[DOWNLOAD] "Evil Regimes of Law: Challenges for Legal Theory and for International Law." by University of Western Sydney Law Review * eBook PDF Kindle ePub Free
eBook details
- Title: Evil Regimes of Law: Challenges for Legal Theory and for International Law.
- Author : University of Western Sydney Law Review
- Release Date : January 01, 2009
- Genre: Law,Books,Professional & Technical,
- Pages : * pages
- Size : 284 KB
Description
I INTRODUCTION This paper is concerned with the ethical dimension of the concept of legal system, both at a national and at an international level. The notion of an 'evil system of law' is an important yet troubling one. From the point of view of jurisprudence, evil regimes of law are either a contradiction in terms, or are deeply troubling. If an evil (or even merely bad) system of law is by definition not a system of law at all, as broadly claimed by theorists of the natural law orientation, (1) then evil regimes masquerading as legal systems need to be unmasked in that respect, as well presumably as resisted or challenged in other ways. They must be shown not to be legal systems at all.
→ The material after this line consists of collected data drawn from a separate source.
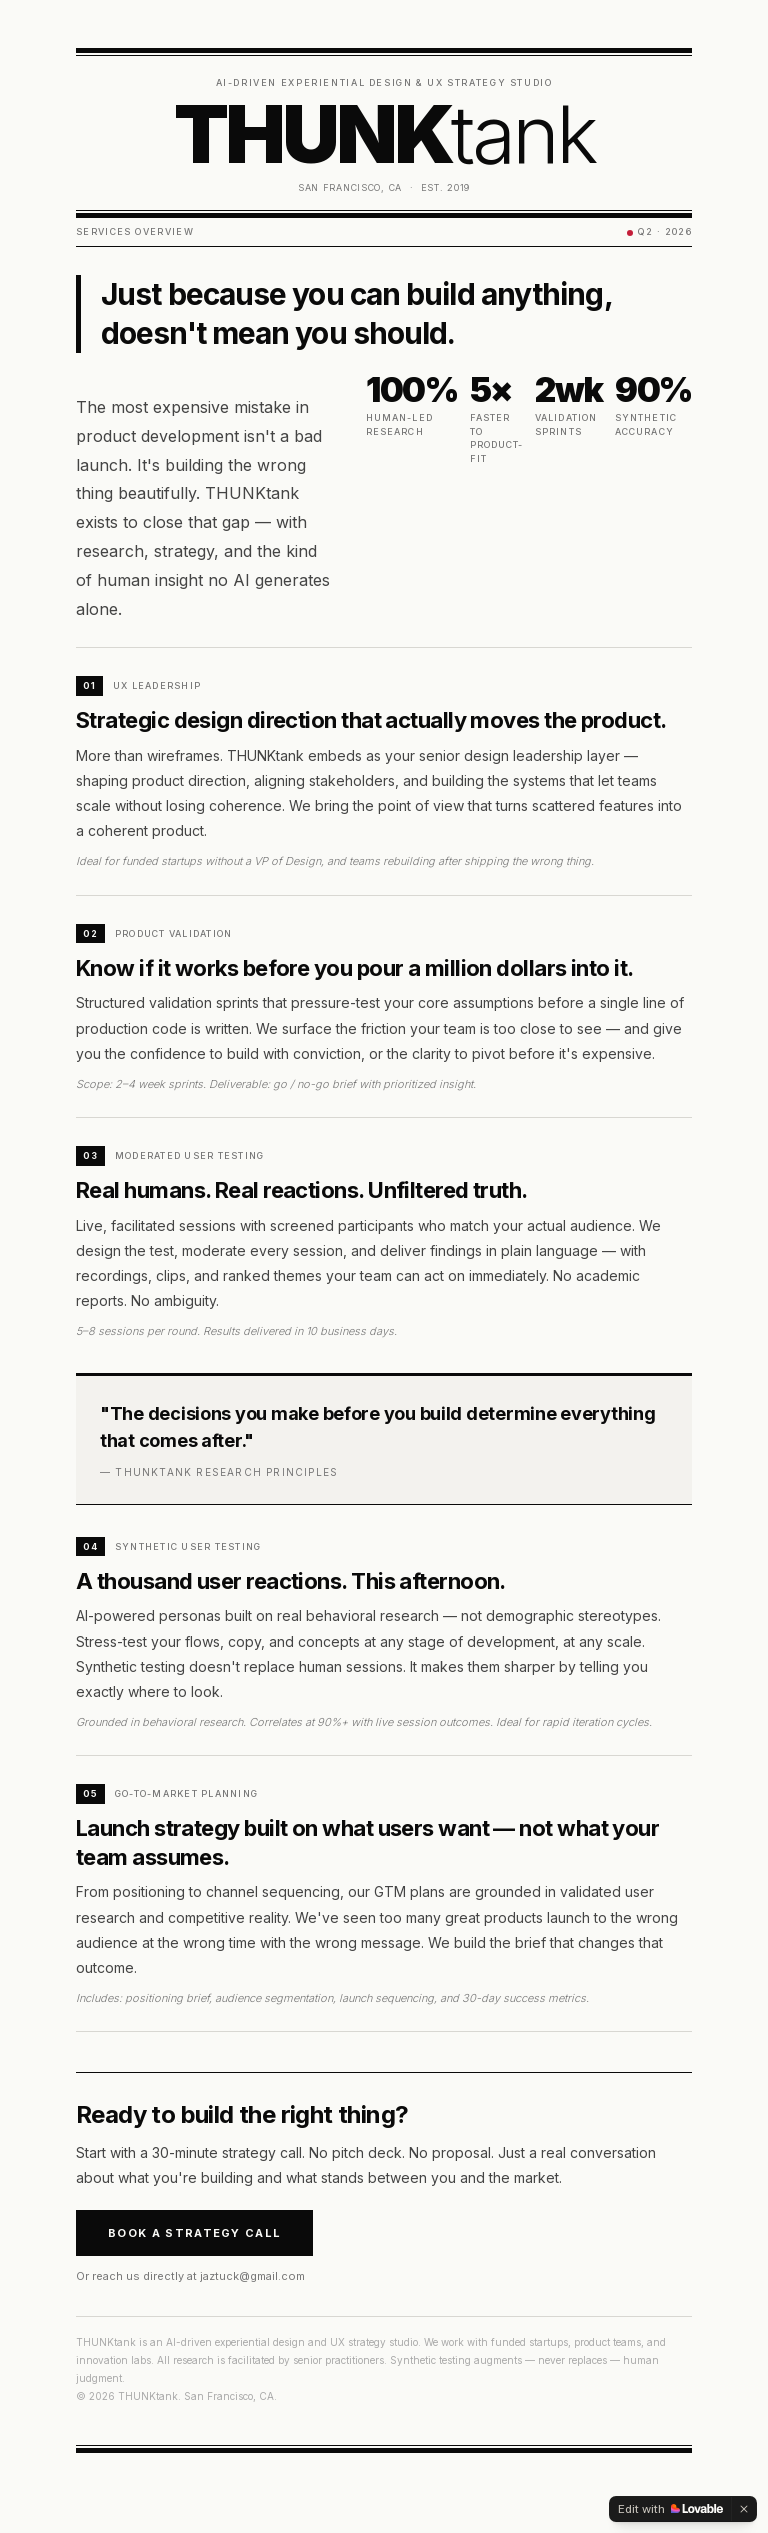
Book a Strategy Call (194, 2233)
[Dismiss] (744, 2509)
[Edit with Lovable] (670, 2509)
This would still raise difficult questions about the identification of 'goodness' and 'badness,' but would avoid the particularly tricky jurisprudential questions of how to describe and to 'interrogate' systems that are at the same time legal systems and systems that are to be reviled. That is to say, if there is anything at all in the legal positivist (2) claim that legality is not absolutely incompatible with malevolence, then a whole series of theoretical challenges arise. These challenges include questions about the differentiation between good and bad legal systems, about boundary cases between those types, and about historical transition from one type to another--for example a good legal system going bad or a bad legal system going 'good.' (3) But the challenges concern international as well as municipal (national) legal arrangements, and therefore contribute to an understanding of what might be called the nexus between ethics and world order.